Monday, April 26, 2010

B-Tan's B-Day

Yesterday was Brandon's 24th birthday. (Oh. He's the unromantic love of my life. We hang out at least once a week, I love him to death, but there is no attraction.)

Him and some other close friends went to a local Mexican eatery. (After taking a detour to the wrong Mexican restaurant.) Afterwards his roommate and our friend, Tammy, and I went out for what is hands down the best ice-cream in our town.

We discussed birthdays as we ate our scoops of snickerdoodle, hazelnut latte, peach cream, and apple. Brandon hadn't had a birthday at home since high school. Tammy thought she would be married by now (24), especially since she had been engaged. The only birthday that felt different was my 21st but as I don't drink I'm not sure why that was.

"What's it like to be 25?," Brandon asked me. I felt my child just asked me, "Why's the sky blue?"

What IS it like to be 25? I don't feel like my age.
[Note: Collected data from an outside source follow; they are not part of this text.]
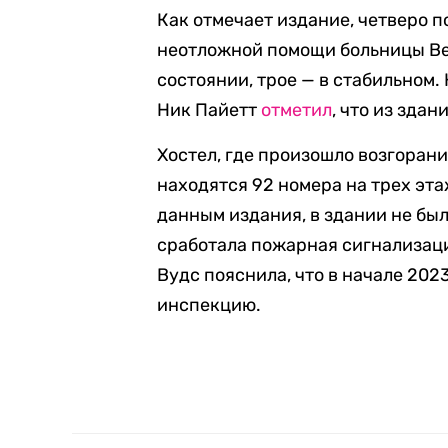
Как отмечает издание, четверо 
неотложной помощи больницы Вел
состоянии, трое — в стабильном
Ник Пайетт
отметил
, что из зда
Хостел, где произошло возгорани
находятся 92 номера на трех эт
данным издания, в здании не бы
сработала пожарная сигнализац
Вудс пояснила, что в начале 20
инспекцию.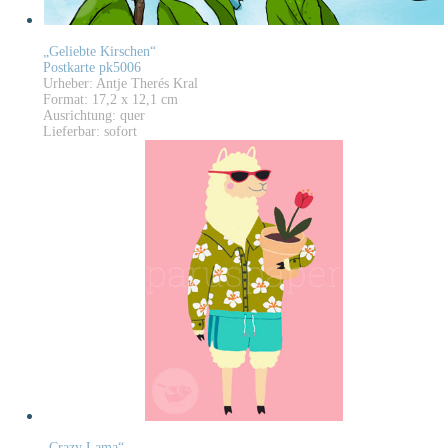
„Geliebte Kirschen“
Postkarte pk5006
Urheber: Antje Therés Kral
Format: 17,2 x 12,1 cm
Ausrichtung: quer
Lieferbar: sofort
„Crazy Lama“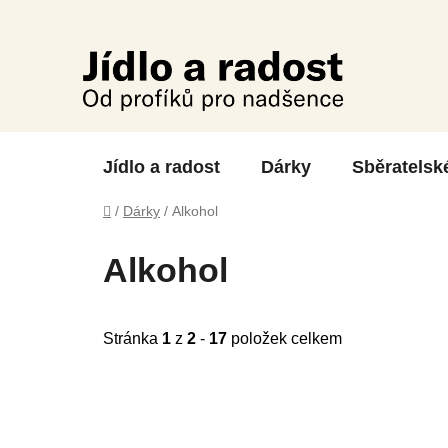
Přejít
na
obsah
Jídlo a radost
Dárky
Sběratelsk
Domů
/
Dárky
/
Alkohol
Alkohol
Stránka
1
z
2
-
17
položek celkem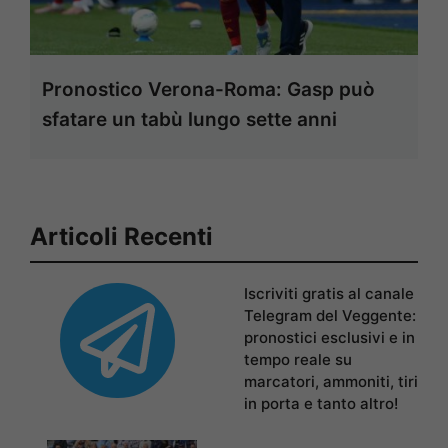
Pronostico Verona-Roma: Gasp può
sfatare un tabù lungo sette anni
Articoli Recenti
Iscriviti gratis al canale
Telegram del Veggente:
pronostici esclusivi e in
tempo reale su
marcatori, ammoniti, tiri
in porta e tanto altro!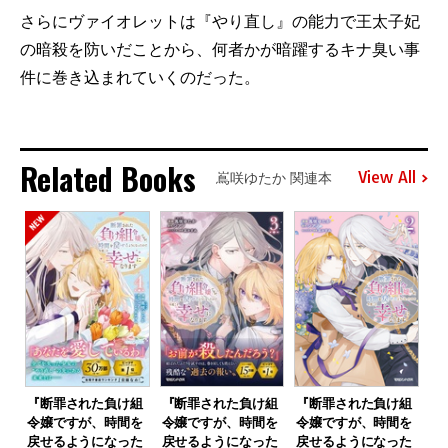
さらにヴァイオレットは『やり直し』の能力で王太子妃
の暗殺を防いだことから、何者かが暗躍するキナ臭い事
件に巻き込まれていくのだった。
Related Books
View All
嶌咲ゆたか 関連本
『断罪された負け組
『断罪された負け組
『断罪された負け組
令嬢ですが、時間を
令嬢ですが、時間を
令嬢ですが、時間を
戻せるようになった
戻せるようになった
戻せるようになった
I don't feel like life "officially" started two years ago after I marched down the isle in a cap and gown to receive two diplomas. I don't feel like I'll ever be old enough to get married, have children, own a house.

Tammy's right though. Life has started and we might realize we're already behind. I think I procrastinated. One day it will hit home if we're not married. For her it's by 30, but only because chances of tying the knot decrease as we age. Single-hood seems to be my "destiny" at the moment and I've come to accept that fact.

This wasn't my birthday but I dare say it's the most reflective I've been in. I don't want to realize there wasn't much living between blowing out each set of candles. The thought of not being around people I love to celebrate our yearly milestones with is a bad note to a perfectly unperfect rendition of "Happy Birthday." Fumbling while trying to pin the tail on my life is still discomforting.

Our ice cream was sprinkled with melancholy but knowing we were still together helped take away the after taste. In the end that's you have.

Happy birthday, Brandon. Hope it's a good year.